# Tamiya F201 folks



## dba-one (Apr 25, 2004)

I've had mine for about two weeks and I love it. This thing can handle. My issue is the rear shocks. If you set the car down it's own weight is enough to use at least have of the shock travel. If you push the rear down it stays down for the most part. This happened on my TA04 and I used some of thos spacer things on the top and bottom of the shocks. That mostly cured the problem but the 201 shock in thinner. Any suggestions?


----------



## IndyRC_Racer (Oct 11, 2004)

The F201 kit does not come with enough preload spacers. I can't remember which parts tree the shock spacers come on, but you will have to buy some parts to get the extra spacers. The parts tree should be at the back of the manual along with a part number. Luckily parts aren't too expensive for the F201. Here is a link to Tower Hobbies that should help:

http://www2.towerhobbies.com/cgi-bin/wti0001p?&I=LXCCE6&P=7


----------



## dba-one (Apr 25, 2004)

I'll check it out. I keep the instuctions for everything so I know right where they are. I'd like to just replace the stock spings and shocks with some good stuff. Any suggestions? Most parts seem low cost enough for this car but I don't see a ton of options (aftermarket) for the car. I'm certainly going to get that carbon chassis for it though.


----------



## IndyRC_Racer (Oct 11, 2004)

Check out this website: http://www.formula1-rc.com/
I'd say this should give you plenty of info on upgrades and aftermarket parts. Since the F201 is almost a dead class in the TCS series (they did bring it back for 2006 TCS America final), I wouldn't worry about what upgrades you put on it.

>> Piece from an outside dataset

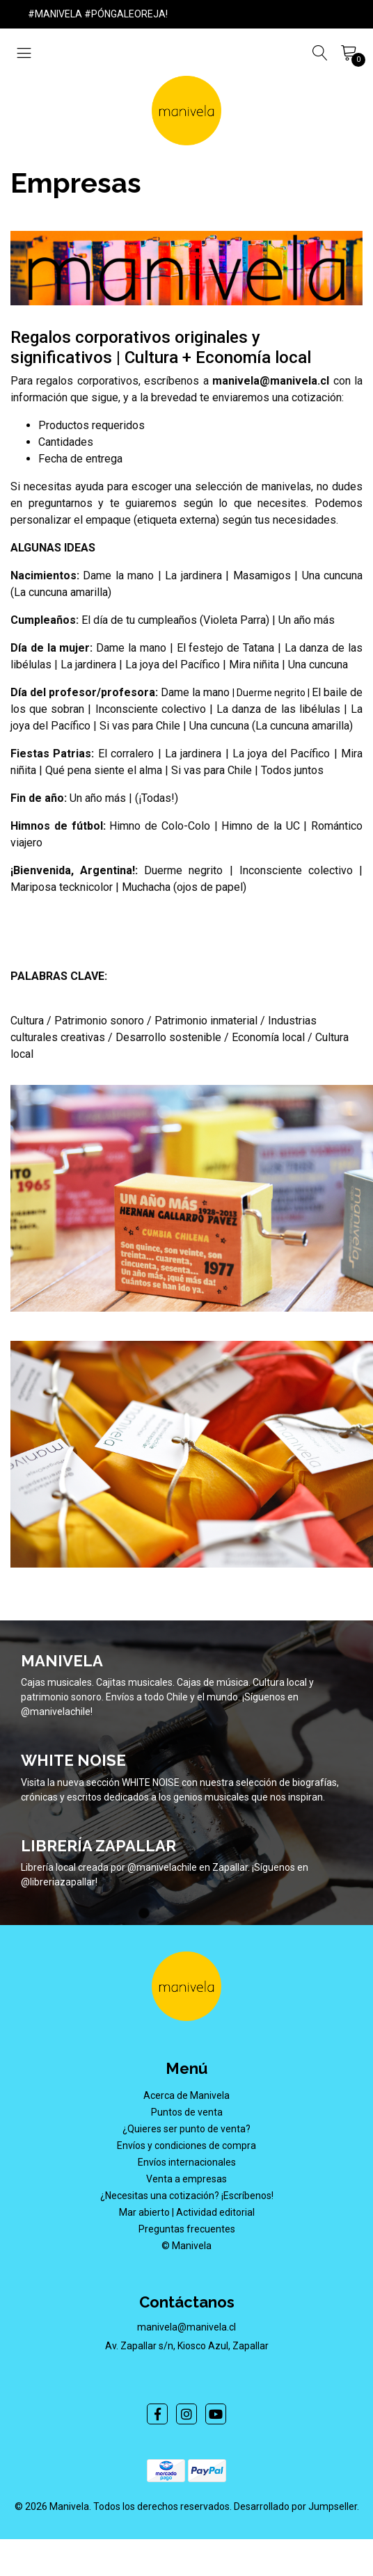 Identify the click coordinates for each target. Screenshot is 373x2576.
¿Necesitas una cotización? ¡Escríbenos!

There are aftermarket shocks, but I don't remember if any are threaded.

If you want an aftermarket chassis, try here http://home.comcast.net/~martylee38/parts_list.htm
MLP also has a 2wd version F1 car as well.

Hope the info helps.


----------



## dba-one (Apr 25, 2004)

Thanks for the info. I don't race so being a dead class means nothing to me. I just want to have fun.


----------